Too soon the dream gives way to reality and my thoughts don't just wander off but are rudely snatched away by the heat of the day and fall into some terrible hole somewhere, from which it takes some effort to climb out, at times, and at other times it seems like a better idea to stay there and try to work out how to make a terrible, hot hole into a cool, shady cave.Which is what I did today. It was somewhere down there, an hour or two ago, out in the garden that I came across "The comfortable chaos theory". I read a lot of stuff and I try to cut through the chaff to get to the seed and it is interesting to see how many other people are doing the same, in books, on the radio and TV, and here in Etherland (I don't bother with newspapers). Most people's general thoughts range around one seed in particular - oil. The consensus I hear (not, however, my view) is that an energy crisis involving reduced oil supplies will cause a collapse which must, at all costs, be stopped / side-stepped / diverted and that life without astronomical reserves of oil will be reduced to chaos.
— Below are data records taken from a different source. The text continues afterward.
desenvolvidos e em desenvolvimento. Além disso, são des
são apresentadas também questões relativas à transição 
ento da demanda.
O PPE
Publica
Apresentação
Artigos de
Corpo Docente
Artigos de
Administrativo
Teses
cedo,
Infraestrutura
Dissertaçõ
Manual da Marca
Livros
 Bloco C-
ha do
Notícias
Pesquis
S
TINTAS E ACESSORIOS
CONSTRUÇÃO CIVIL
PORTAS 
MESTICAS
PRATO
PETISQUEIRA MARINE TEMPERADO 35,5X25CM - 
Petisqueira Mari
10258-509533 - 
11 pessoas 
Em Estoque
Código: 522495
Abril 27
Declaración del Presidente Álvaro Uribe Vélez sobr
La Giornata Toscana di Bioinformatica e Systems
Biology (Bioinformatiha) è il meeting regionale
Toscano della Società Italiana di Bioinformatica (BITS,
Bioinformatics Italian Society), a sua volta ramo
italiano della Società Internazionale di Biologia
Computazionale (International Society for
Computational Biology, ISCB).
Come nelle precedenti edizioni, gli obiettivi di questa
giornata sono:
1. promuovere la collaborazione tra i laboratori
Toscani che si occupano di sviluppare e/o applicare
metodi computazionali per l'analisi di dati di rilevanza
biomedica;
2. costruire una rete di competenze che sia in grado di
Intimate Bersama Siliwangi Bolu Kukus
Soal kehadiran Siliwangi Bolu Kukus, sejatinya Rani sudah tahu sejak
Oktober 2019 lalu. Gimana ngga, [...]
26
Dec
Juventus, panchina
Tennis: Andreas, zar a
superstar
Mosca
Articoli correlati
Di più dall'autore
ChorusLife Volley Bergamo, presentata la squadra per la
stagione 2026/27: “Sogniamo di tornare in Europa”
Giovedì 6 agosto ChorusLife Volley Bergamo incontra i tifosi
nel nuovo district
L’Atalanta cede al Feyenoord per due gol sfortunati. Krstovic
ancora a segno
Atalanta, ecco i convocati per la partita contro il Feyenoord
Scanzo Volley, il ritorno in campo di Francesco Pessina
Always contrary to popular opinion, I see that what we have now, at this time, is total chaos - but one with which people have, over time, become totally comfortable. Hence "The comfortable chaos theory". Imagine trying to explain to an alien about the ridiculous complexities we think of as normal today, just for example in the world of agriculture. Someone knocks down a huge swathe of virgin forest, killing all animals and plants that could have provided some food or other useful purpose to people, burns it all and then plants into the soil, (now subject to erosion and, in a lot of cases requiring irrigation by pipes full of water from hundreds of kilometres away) the seeds of plants not native to the area, or selected for their benefit to human health and more and more often genetically modified to withstand vast amounts of chemicals to be poured onto them in order to get them to produce a crop that is harvested and made into fuel to drive the machinery needed to tend the next crop! And the fuel is called bio-fuel. And this is normal? This is definitely a serious state of total chaos to which so many people have become inoculated that it has become a comfortable chaos.
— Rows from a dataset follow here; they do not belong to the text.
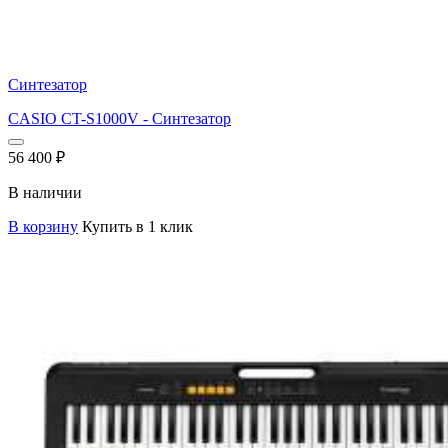
Синтезатор
CASIO CT-S1000V - Синтезатор
56 400
₽
В наличии
В корзину
Купить в 1 клик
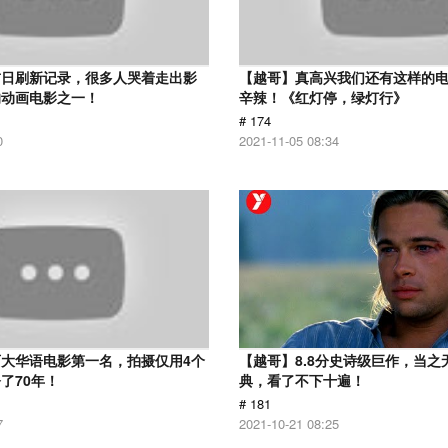
首日刷新记录，很多人哭着走出影
【越哥】真高兴我们还有这样的
的动画电影之一！
辛辣！《红灯停，绿灯行》
# 174
0
2021-11-05 08:34
大华语电影第一名，拍摄仅用4个
【越哥】8.8分史诗级巨作，当之
了70年！
典，看了不下十遍！
# 181
7
2021-10-21 08:25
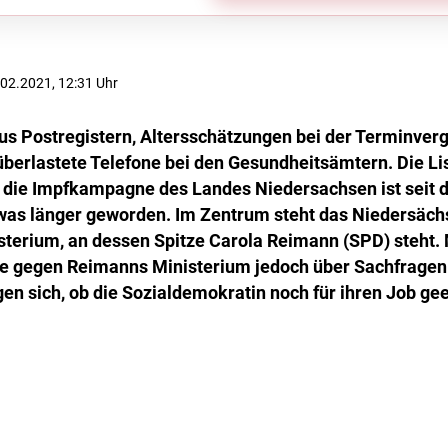
1.02.2021, 12:31 Uhr
s Postregistern, Altersschätzungen bei der Terminver
überlastete Telefone bei den Gesundheitsämtern. Die Li
die Impfkampagne des Landes Niedersachsen ist seit 
as länger geworden. Im Zentrum steht das Niedersäch
terium, an dessen Spitze Carola Reimann (SPD) steht. 
fe gegen Reimanns Ministerium jedoch über Sachfragen 
gen sich, ob die Sozialdemokratin noch für ihren Job gee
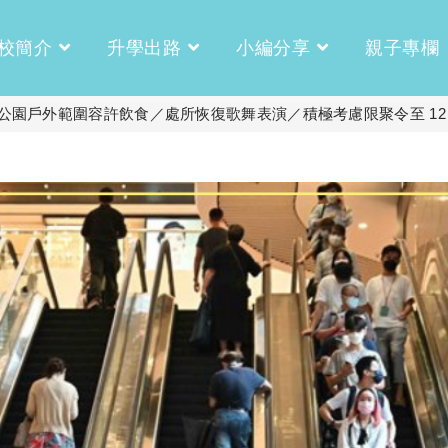
校簡介
升學出路
小編分享
親子專欄
題公園戶外範圍容許飲食／處所恢復歌舞表演／積極考慮限聚令至 12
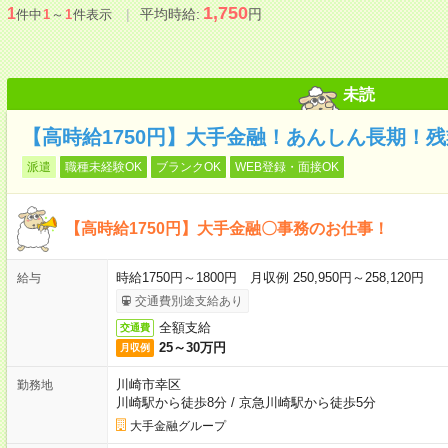
1,750
1
平均時給:
円
件中
1
～
1
件表示
未読
【高時給1750円】大手金融！あんしん長期！残
派遣
職種未経験OK
ブランクOK
WEB登録・面接OK
【高時給1750円】大手金融〇事務のお仕事！
時給1750円～1800円 月収例 250,950円～258,120円
給与
交通費別途支給あり
全額支給
交通費
25～30万円
月収例
川崎市幸区
勤務地
川崎駅から徒歩8分
/
京急川崎駅から徒歩5分
大手金融グループ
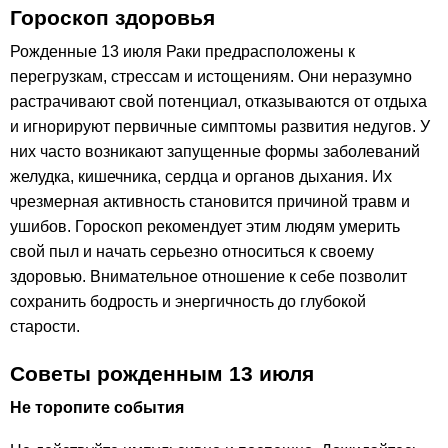
Гороскоп здоровья
Рожденные 13 июля Раки предрасположены к
перегрузкам, стрессам и истощениям. Они неразумно
растрачивают свой потенциал, отказываются от отдыха
и игнорируют первичные симптомы развития недугов. У
них часто возникают запущенные формы заболеваний
желудка, кишечника, сердца и органов дыхания. Их
чрезмерная активность становится причиной травм и
ушибов. Гороскоп рекомендует этим людям умерить
свой пыл и начать серьезно относиться к своему
здоровью. Внимательное отношение к себе позволит
сохранить бодрость и энергичность до глубокой
старости.
Советы рожденным 13 июля
Не торопите события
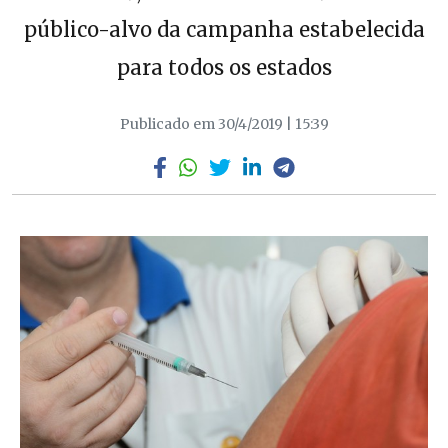
público-alvo da campanha estabelecida
para todos os estados
Publicado em 30/4/2019 | 15:39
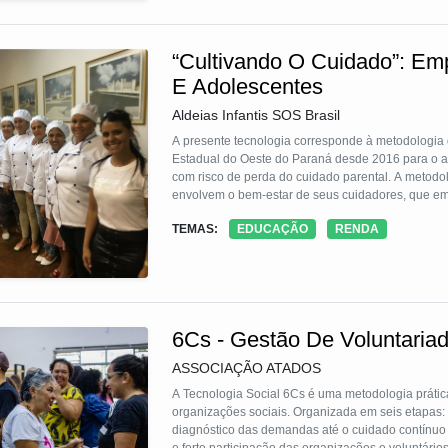
“Cultivando O Cuidado”: Em
E Adolescentes
Aldeias Infantis SOS Brasil
A presente tecnologia corresponde à metodologia 
Estadual do Oeste do Paraná desde 2016 para o atendimento a mulheres em situação de vulnerabilidade social e econômica
com risco de perda do cuidado parental. A metodo
envolvem o bem-estar de seus cuidadores, que em 
violados. A TS pretende quebrar o ciclo de vulne
TEMAS:
EDUCAÇÃO
RENDA
direcionamento profissional de mulheres em ofici
6Cs - Gestão De Voluntaria
ASSOCIAÇÃO ATADOS
A Tecnologia Social 6Cs é uma metodologia prática 
organizações sociais. Organizada em seis etapas: C
diagnóstico das demandas até o cuidado contínuo 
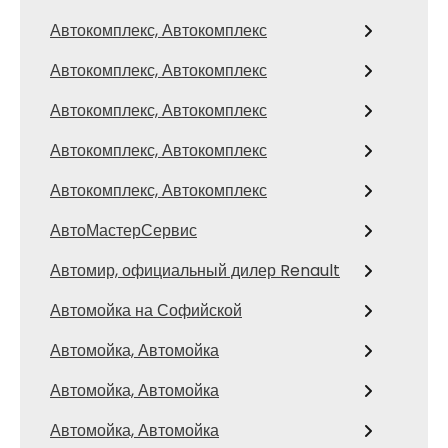
Автокомплекс, Автокомплекс
Автокомплекс, Автокомплекс
Автокомплекс, Автокомплекс
Автокомплекс, Автокомплекс
Автокомплекс, Автокомплекс
АвтоМастерСервис
Автомир, официальный дилер Renault
Автомойка на Софийской
Автомойка, Автомойка
Автомойка, Автомойка
Автомойка, Автомойка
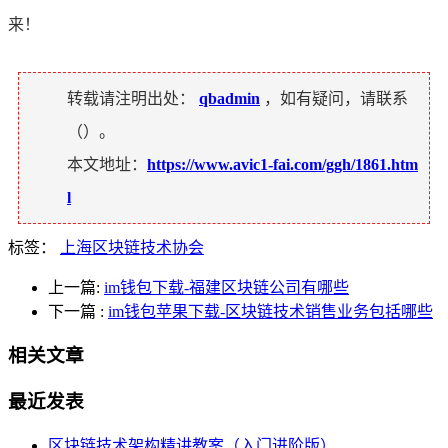
来！
转载请注明出处：
qbadmin
，如有疑问，请联系
（
）。
本文地址：
https://www.avic1-fai.com/ggh/1861.htm
l
标签：
上海区块链技术协会
上一篇:
im钱包下载-福建区块链公司有哪些
下一篇
:
im钱包苹果下载-区块链技术销售业务包括哪些
相关文章
最近发表
区块链技术架构精讲教案（入门进阶版）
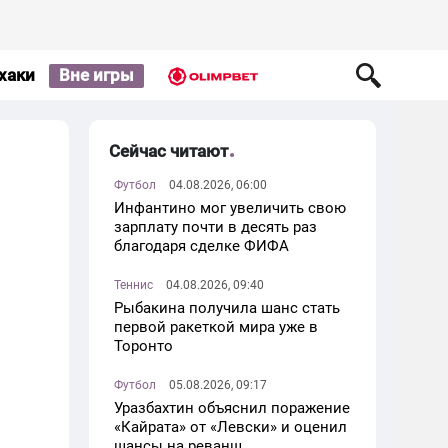
хаки
Вне игры
Сейчас читают
Футбол
04.08.2026, 06:00
Инфантино мог увеличить свою
зарплату почти в десять раз
благодаря сделке ФИФА
Теннис
04.08.2026, 09:40
Рыбакина получила шанс стать
первой ракеткой мира уже в
Торонто
Футбол
05.08.2026, 09:17
Уразбахтин объяснил поражение
«Кайрата» от «Левски» и оценил
шансы на реванш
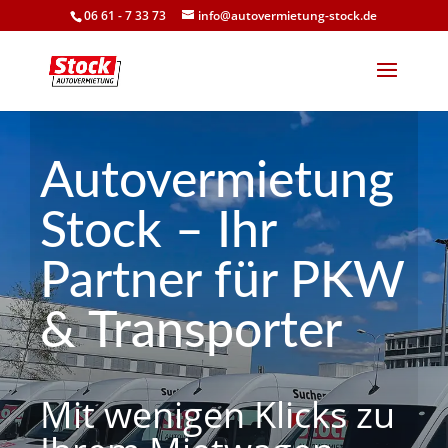
06 61 - 7 33 73
info@autovermietung-stock.de
Autovermietung
Stock – Ihr
Partner für PKW
& Transporter
Mit wenigen Klicks zu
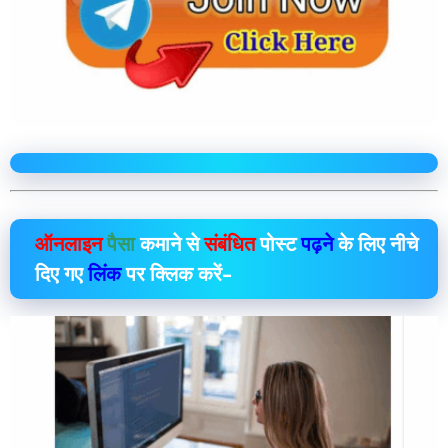
ऑनलाइन
पैसा
कमाने से
संबंधित
पोस्ट
पढ़ने
के लिए नीचे
दिए गए
लिंक
पर क्लिक करें–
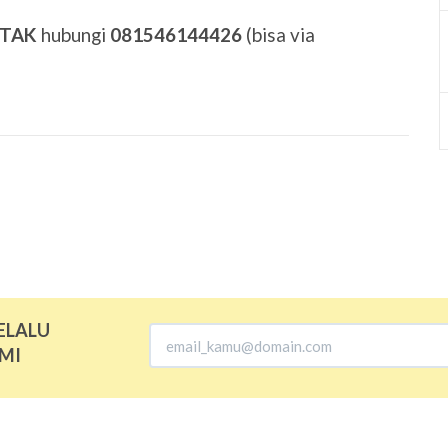
ETAK
hubungi
081546144426
(bisa via
ELALU
MI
In the future - if there is one - crops may be grown from local seed, some of which will be native to the area, and every plant grown will provide nutrition to those who eat it, including the wildlife. Pretty simple idea. This doesn't sound too much like chaos to me. It sounds very sane (that's for you Brett!). People say "yes but...." and I say no. Stop. We are on the wrong path. Your path leads to a big, hot, black, nuclear hole. My path leads to a cool, moist, shady cave.
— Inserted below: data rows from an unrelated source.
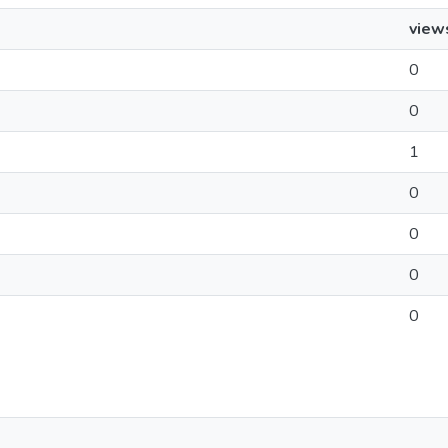
view
0
0
1
0
0
0
0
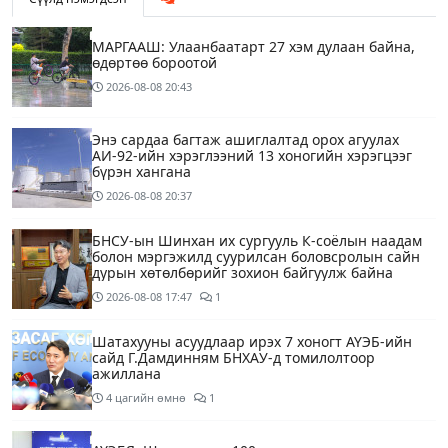
МАРГААШ: Улаанбаатарт 27 хэм дулаан байна,
өдөртөө бороотой
2026-08-08
20:43
Энэ сардаа багтаж ашиглалтад орох агуулах
АИ-92-ийн хэрэглээний 13 хоногийн хэрэгцээг
бүрэн хангана
2026-08-08
20:37
БНСУ-ын Шинхан их сургууль К-соёлын наадам
болон мэргэжилд суурилсан боловсролын сайн
дурын хөтөлбөрийг зохион байгуулж байна
2026-08-08
17:47
1
Шатахууны асуудлаар ирэх 7 хоногт АҮЭБ-ийн
сайд Г.Дамдинням БНХАУ-д томилолтоор
ажиллана
4 цагийн өмнө
1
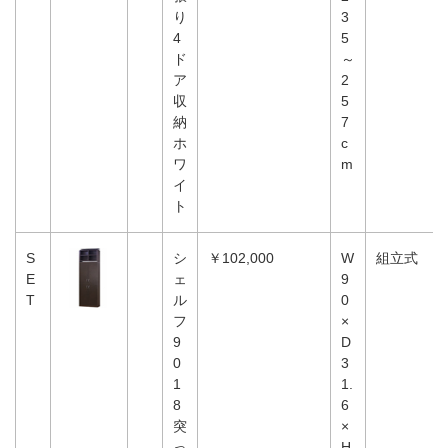
り
3
4
5
ド
～
ア
2
収
5
納
7
ホ
c
ワ
m
イ
ト
S
シ
￥102,000
W
組立式
E
ェ
9
T
ル
0
フ
×
9
D
0
3
1
1.
8
6
突
×
っ
H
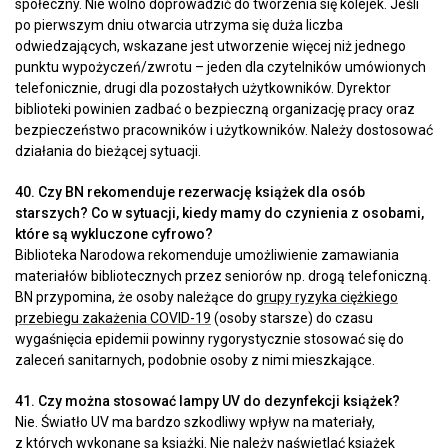
społeczny. Nie wolno doprowadzić do tworzenia się kolejek. Jeśli
po pierwszym dniu otwarcia utrzyma się duża liczba
odwiedzających, wskazane jest utworzenie więcej niż jednego
punktu wypożyczeń/zwrotu – jeden dla czytelników umówionych
telefonicznie, drugi dla pozostałych użytkowników. Dyrektor
biblioteki powinien zadbać o bezpieczną organizację pracy oraz
bezpieczeństwo pracowników i użytkowników. Należy dostosować
działania do bieżącej sytuacji.
40. Czy BN rekomenduje rezerwację książek dla osób
starszych? Co w sytuacji, kiedy mamy do czynienia z osobami,
które są wykluczone cyfrowo?
Biblioteka Narodowa rekomenduje umożliwienie zamawiania
materiałów bibliotecznych przez seniorów np. drogą telefoniczną.
BN przypomina, że osoby należące do
grupy ryzyka ciężkiego
przebiegu zakażenia COVID-19
(osoby starsze) do czasu
wygaśnięcia epidemii powinny rygorystycznie stosować się do
zaleceń sanitarnych, podobnie osoby z nimi mieszkające.
41. Czy można stosować lampy UV do dezynfekcji książek?
Nie. Światło UV ma bardzo szkodliwy wpływ na materiały,
z których wykonane są książki. Nie należy naświetlać książek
Which one will you choose?

3 comments:

Unknown said...

Kate I choose your path as well! Most of the time this chaos is only visible to those of us who have awoken from the false reality which is our current civilization. I too have taken the red pill!

Jumbleberry Jam said...

Kate, you're an excellent writer. Thank you for yet another thoughtful post.

Kate said...

Thanks both of you. Its not the feeling I often get with some people saying I should write this way and others saying I should do another thing and yet more telling me what photos I should take or I should keep to gardening. You know what I think? No? Not even after all this time of reading what I write, day after day for hundreds and hundreds of posts? Basically, I love everybody's input, in fact crave it - good, bad and indifferent and I read it all and care about it all and it probably affects what I write. If, one day there is nothing left that affects me, that will be the day I stop writing.